Division of Bird Habitat Conservation

Birdscapes: News from International Habitat Conservation Partnerships

Nature's Inspiration

While Watching Ants
by Mary Maruca, U.S. Fish and Wildlife Service

Ants. I saw them first in my kitchen. A line of soldiers scouted through the valley of my sink, collecting crumbs, and hefting them up onto their torsos to carry somewhere. But where? I followed.

Camouflaged, they traveled the highway of black caulk that bonded my countertop to its splashboard, then, hanging close to the cabinet’s edge, marched along the white wall to the floor, where they disappeared behind the baseboard.
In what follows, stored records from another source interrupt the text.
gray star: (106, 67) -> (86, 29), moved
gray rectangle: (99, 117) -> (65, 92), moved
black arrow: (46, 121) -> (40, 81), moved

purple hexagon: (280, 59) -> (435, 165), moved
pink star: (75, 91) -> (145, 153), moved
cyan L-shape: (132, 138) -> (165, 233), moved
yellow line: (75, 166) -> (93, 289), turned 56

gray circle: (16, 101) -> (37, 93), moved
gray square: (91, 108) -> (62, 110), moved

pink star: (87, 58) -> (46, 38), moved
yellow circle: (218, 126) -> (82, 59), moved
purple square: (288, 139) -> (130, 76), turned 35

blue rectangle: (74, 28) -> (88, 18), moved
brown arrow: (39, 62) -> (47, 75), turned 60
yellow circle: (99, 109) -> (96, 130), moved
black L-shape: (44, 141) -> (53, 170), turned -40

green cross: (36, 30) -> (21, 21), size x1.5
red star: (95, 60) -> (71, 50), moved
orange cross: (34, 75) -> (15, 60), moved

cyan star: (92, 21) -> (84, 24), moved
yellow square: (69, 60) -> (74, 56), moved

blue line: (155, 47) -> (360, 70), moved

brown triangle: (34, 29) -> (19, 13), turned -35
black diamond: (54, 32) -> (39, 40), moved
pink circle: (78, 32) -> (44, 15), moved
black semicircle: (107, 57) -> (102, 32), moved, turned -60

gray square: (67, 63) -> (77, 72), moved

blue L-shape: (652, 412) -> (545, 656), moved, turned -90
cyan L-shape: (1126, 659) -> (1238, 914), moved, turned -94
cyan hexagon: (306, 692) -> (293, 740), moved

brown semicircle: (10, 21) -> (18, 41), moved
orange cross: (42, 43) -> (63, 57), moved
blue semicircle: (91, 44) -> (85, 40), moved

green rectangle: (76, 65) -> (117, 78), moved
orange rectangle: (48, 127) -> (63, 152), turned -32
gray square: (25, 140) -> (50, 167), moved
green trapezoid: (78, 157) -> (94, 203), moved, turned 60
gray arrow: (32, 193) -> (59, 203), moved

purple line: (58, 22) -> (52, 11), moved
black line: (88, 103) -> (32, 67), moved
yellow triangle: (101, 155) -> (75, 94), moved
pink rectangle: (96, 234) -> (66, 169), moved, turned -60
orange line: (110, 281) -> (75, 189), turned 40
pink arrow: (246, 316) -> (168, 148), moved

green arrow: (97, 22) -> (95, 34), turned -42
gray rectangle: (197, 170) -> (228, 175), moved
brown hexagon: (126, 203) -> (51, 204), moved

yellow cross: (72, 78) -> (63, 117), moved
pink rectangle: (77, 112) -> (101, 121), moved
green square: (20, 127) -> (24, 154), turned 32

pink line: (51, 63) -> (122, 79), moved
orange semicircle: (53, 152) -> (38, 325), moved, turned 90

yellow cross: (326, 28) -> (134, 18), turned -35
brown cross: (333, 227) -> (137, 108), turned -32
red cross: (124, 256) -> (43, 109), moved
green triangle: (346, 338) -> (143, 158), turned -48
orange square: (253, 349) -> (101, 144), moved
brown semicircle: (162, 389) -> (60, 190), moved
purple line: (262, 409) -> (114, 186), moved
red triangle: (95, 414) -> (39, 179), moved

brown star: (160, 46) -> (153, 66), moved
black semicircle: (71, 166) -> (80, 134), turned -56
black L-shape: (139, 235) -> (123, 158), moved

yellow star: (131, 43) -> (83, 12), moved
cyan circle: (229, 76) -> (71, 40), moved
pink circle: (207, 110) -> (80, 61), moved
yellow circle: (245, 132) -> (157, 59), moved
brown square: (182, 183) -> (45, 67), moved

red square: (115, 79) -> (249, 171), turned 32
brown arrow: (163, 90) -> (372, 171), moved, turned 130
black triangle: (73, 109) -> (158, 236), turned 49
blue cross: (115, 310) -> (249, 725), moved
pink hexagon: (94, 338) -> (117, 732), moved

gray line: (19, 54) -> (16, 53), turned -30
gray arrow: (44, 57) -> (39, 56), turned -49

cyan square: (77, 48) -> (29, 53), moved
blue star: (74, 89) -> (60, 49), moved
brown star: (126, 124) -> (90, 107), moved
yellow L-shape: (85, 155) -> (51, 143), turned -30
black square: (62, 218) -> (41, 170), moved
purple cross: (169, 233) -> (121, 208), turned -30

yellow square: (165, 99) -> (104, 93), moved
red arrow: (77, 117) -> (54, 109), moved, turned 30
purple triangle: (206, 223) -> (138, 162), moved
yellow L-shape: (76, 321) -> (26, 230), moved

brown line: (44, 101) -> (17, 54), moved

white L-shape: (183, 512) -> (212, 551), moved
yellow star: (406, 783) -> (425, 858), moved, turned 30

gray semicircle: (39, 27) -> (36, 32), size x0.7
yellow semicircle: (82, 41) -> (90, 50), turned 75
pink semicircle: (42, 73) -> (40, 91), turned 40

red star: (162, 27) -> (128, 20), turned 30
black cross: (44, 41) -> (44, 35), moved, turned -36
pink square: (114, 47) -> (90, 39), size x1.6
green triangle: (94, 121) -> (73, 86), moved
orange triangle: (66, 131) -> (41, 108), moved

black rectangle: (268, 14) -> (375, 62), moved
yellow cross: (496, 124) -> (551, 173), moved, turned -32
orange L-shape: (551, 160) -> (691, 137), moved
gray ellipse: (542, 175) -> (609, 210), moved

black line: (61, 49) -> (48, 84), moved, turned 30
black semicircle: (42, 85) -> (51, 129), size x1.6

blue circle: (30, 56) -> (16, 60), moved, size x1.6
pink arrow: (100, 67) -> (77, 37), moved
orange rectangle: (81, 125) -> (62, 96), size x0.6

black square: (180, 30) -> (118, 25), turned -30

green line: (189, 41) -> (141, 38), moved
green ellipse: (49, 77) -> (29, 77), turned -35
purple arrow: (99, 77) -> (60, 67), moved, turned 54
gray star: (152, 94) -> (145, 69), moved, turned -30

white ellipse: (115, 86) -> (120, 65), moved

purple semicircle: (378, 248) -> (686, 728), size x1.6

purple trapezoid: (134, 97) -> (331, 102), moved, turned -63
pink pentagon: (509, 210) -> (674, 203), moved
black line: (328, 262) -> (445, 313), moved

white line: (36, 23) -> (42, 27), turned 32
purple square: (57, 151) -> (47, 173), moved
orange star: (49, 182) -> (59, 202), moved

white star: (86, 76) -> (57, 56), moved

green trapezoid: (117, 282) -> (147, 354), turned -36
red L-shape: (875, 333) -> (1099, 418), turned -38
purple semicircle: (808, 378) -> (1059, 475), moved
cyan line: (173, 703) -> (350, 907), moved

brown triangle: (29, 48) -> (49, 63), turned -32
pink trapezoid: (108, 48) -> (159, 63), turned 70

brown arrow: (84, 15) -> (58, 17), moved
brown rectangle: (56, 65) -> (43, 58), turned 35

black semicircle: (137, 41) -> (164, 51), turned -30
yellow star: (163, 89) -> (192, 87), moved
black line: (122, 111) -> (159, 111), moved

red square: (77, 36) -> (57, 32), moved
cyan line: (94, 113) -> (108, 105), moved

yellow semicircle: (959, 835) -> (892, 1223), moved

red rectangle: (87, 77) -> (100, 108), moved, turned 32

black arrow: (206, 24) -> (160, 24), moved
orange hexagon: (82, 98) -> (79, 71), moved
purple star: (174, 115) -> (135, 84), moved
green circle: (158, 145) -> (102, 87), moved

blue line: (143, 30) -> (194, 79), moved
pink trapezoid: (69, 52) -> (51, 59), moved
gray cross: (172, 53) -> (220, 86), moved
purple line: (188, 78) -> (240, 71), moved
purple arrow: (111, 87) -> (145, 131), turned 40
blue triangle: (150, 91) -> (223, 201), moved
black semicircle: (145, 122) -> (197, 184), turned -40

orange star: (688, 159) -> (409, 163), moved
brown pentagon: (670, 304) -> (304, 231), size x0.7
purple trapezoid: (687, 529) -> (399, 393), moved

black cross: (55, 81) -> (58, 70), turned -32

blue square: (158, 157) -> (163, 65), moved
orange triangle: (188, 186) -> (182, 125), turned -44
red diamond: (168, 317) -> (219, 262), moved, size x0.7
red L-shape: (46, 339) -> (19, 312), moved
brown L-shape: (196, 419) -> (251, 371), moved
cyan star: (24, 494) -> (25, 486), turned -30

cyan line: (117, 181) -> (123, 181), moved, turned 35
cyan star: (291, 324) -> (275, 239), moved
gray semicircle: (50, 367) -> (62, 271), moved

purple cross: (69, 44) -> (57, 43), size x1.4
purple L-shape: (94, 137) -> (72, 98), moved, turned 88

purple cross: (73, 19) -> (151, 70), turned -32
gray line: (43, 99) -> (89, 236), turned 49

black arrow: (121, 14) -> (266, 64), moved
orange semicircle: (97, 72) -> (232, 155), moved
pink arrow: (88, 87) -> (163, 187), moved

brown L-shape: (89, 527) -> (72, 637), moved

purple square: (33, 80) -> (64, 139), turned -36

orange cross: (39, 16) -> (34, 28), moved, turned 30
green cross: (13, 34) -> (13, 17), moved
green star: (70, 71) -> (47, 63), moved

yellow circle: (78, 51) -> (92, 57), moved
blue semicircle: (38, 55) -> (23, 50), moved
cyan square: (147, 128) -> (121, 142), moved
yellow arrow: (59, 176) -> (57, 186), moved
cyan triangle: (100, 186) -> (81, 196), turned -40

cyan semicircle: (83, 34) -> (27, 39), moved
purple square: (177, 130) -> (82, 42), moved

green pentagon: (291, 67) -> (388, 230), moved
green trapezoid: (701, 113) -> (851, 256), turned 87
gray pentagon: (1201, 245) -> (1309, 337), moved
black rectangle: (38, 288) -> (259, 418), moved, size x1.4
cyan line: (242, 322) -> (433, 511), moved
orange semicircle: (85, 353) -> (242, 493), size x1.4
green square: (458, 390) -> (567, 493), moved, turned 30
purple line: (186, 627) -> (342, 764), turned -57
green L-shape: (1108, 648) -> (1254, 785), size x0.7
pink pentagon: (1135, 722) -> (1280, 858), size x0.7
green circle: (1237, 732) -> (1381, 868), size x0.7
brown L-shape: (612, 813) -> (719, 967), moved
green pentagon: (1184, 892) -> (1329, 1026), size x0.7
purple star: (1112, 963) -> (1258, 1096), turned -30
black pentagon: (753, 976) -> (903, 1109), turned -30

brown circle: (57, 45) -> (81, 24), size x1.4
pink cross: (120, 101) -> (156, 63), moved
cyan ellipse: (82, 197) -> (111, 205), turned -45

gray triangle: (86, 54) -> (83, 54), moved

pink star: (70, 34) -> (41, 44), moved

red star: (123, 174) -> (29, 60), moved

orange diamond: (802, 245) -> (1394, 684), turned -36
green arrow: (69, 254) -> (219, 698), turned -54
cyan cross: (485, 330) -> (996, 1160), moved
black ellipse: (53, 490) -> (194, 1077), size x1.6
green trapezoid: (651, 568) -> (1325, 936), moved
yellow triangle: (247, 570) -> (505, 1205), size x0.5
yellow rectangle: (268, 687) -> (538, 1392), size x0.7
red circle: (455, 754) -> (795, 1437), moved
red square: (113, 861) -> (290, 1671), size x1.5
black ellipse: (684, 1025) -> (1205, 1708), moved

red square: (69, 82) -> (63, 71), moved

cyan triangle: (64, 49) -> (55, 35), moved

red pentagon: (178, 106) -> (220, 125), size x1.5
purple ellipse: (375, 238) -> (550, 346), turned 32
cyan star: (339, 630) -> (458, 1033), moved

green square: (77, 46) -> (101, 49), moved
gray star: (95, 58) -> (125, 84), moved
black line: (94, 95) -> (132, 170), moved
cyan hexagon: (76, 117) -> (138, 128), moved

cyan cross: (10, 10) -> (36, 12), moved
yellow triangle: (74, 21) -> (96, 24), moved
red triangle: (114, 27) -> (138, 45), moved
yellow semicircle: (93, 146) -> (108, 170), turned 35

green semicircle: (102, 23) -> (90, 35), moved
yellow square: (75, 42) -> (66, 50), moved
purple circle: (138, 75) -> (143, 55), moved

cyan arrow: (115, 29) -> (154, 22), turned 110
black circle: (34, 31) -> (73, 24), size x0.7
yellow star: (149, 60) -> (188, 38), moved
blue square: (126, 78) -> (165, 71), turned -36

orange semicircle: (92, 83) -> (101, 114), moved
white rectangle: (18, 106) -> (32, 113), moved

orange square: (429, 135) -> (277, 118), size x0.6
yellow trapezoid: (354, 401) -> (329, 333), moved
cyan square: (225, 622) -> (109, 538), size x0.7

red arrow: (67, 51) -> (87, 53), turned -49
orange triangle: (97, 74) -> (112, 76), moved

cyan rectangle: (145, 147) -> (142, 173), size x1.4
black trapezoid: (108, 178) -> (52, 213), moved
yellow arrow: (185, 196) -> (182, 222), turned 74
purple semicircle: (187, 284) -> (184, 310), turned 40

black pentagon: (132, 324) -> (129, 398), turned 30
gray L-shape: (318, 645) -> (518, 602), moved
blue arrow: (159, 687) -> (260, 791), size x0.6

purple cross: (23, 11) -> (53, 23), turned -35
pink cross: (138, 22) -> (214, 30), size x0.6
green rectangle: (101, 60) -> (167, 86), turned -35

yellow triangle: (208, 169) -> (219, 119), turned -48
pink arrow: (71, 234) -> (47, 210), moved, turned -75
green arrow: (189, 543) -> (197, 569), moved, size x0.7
I picked up their trail outside my back door. Still in formation, they shouldered their way through a tiny crack. The caravan hiked stolidly, descending to the edge of the back steps. Here they followed the cement ridgeline until each touched ground with its burden and covered the short distance to their anthill home.

What had attracted them into my space?

I blamed myself. When I first moved into my home, I wanted it to be a sanctuary for Nature. A simple idea, perhaps a touch impractical, but the vision of it carried me away, and I spoke my desire aloud in my backyard garden.

This simple announcement seemed to unlatch the door to centipedes and spiders as if issued a written invitation. Camel-backed crickets plopped themselves down on the sunroom rug to watch a little television. Big black water bugs explored the kitchen’s dark corners. . . the ants came, too.

I tried everything:
Ant spray—they bravely bore it like soldiers on an uncomfortable march.
Smashing them to smithereens—I’m not proud of that.
If I could have displayed tiny ant heads on poles to discourage the next set of warriors, I would have.

What finally worked?


Each morning I make my son’s lunch before school. One morning I had fallen short of a basic lunch ingredient: dessert. Retrieving a stashed box, I popped out a candy cane; half of it was gone. I concluded that my son had discovered the cache, consumed part of the cane, and left the remainder. I pulled out a second stick. The bottom third had disappeared, though—mystery of mysteries—the cellophane wrapper remained intact. Puzzled, I yanked a third candy from the box. Something was wrong with this one, too: tiny tunnels extended into the confection’s striped stem. I spotted something brown squeezed between the wrapper and the candy—a dead ant coffined in sweetness.

In that instant, the ants, which had symbolized my own rut and meaningless, repetitive actions, were transformed. The ants became brave, hardworking, diligent, and determined creatures, willing to give up even their lives for a goal.

Piece by piece, they had carried away parts of six peppermint sticks since their arrival. How many ants had it required, and how many had I killed in the process?

From spring to fall, these living lessons from Nature had worked doggedly at their goal. Symbols of determination, they had accomplished what they set out to do simply by being faithful to their life’s purpose.

In the spirit of that dawning awareness, I unwrapped the remaining candy canes and placed them outside near the anthill—an offering of thanks for the teaching as the sun rose.